Modern humans lived on the African coast of the Red Sea about 125,000 years ago, pushing back the date for the earliest seaside settlement by at least 10,000 years, a new study finds. The discovery raises the possibility that ancient humans left Africa by following the Red Sea coast into southern Asia as well as by trekking up the eastern Mediterranean coast into central Asia.
The excavation, directed by geologist Robert C. Walter of Mexico’s Centro de Investigación Científica de Educación Superior in Ensenada, has unearthed stone tools and shellfish remains in an exposed reef that straddles Eritrea’s Red Sea shore. To assign a date to the artifacts, the scientists measured radioactive isotopes in fossil coral surrounding them.
Until now, the oldest coastal occupations by modern Homo sapiens—located at two South African cave sites—dated to between 115,000 and 100,000 years ago. Those discoveries include bone fragments from early H. sapiens, whereas the Eritrean site has so far yielded no human skeletal remains.
Still, fossil finds elsewhere suggest that modern H. sapiens lived in eastern Africa by about 130,000 years ago, Walter says.
Global warming around 150,000 years ago may have dried out inland water sources and sent humans scurrying to the coast, where they learned to make a living from the sea, the researchers propose in the May 4 Nature.
“The eventual dispersal of humans out of Africa was due to increased human competition for marine resources, possibly during hyper-arid conditions,” they conclude. Moreover, the Eritrean finds support the theory that modern humans originated in Africa shortly after 200,000 years ago and then spread elsewhere, replacing Neandertals in the process, Walter’s team asserts.

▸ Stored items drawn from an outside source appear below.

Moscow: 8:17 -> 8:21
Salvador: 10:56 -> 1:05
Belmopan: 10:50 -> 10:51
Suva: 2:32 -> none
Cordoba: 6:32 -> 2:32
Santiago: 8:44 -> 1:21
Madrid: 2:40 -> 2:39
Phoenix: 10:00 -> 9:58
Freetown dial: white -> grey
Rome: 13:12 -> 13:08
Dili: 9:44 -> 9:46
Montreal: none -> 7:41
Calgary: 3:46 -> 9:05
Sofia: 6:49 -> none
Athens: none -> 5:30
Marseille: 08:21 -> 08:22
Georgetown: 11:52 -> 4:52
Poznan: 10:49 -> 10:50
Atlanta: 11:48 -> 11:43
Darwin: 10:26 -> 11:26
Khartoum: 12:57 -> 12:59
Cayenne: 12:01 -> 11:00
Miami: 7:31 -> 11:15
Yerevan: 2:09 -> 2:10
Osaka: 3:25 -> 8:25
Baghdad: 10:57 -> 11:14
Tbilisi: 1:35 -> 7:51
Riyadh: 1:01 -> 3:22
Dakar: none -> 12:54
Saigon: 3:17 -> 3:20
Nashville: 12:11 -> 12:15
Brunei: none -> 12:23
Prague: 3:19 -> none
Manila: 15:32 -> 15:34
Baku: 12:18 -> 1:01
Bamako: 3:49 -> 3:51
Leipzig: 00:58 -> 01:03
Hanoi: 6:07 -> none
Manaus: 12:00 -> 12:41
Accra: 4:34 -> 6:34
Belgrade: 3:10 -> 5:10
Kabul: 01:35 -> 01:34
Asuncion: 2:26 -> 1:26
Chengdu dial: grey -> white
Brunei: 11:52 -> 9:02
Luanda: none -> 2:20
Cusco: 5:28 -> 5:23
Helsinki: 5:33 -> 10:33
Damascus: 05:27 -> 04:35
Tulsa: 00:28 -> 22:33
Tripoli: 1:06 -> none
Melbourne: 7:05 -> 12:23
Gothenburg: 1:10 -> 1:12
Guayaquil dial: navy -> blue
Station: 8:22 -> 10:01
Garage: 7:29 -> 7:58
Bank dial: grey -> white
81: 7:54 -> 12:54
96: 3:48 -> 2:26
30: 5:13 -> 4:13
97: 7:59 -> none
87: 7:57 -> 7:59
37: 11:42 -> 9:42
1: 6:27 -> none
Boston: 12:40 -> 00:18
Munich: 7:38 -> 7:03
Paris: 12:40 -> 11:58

The scientists excavated a reef situated near the Eritrean village of Abdur. Ancient earth movements had pushed the reef above the water line, making it a convenient perch for residents harvesting shellfish.
Abundant stone tools, such as sharpened flakes, appeared in a section of the reef. These artifacts lay among shells of oysters, clams, and crustaceans that had been broken open. Excavation at the edge of the reef also uncovered shellfish leftovers, as well as bones of land animals such as elephants, rhinoceroses, and hippopotamuses.
Such finds indicate that when early H. sapiens left Africa, they hugged the coast into southern Asia, remarks anthropologist Christopher B. Stringer of the Natural History Museum in London in the same issue of Nature. Stringer advocates a single evolutionary source in Africa for modern humans after 200,000 years ago.
Erik Trinkaus, an anthropologist at Washington University in St. Louis, calls the new find “interesting, but irrelevant to modern-human origins.” There is evidence that Neandertals also gathered shellfish, so H. sapiens didn’t achieve a unique milestone at Abdur, he argues.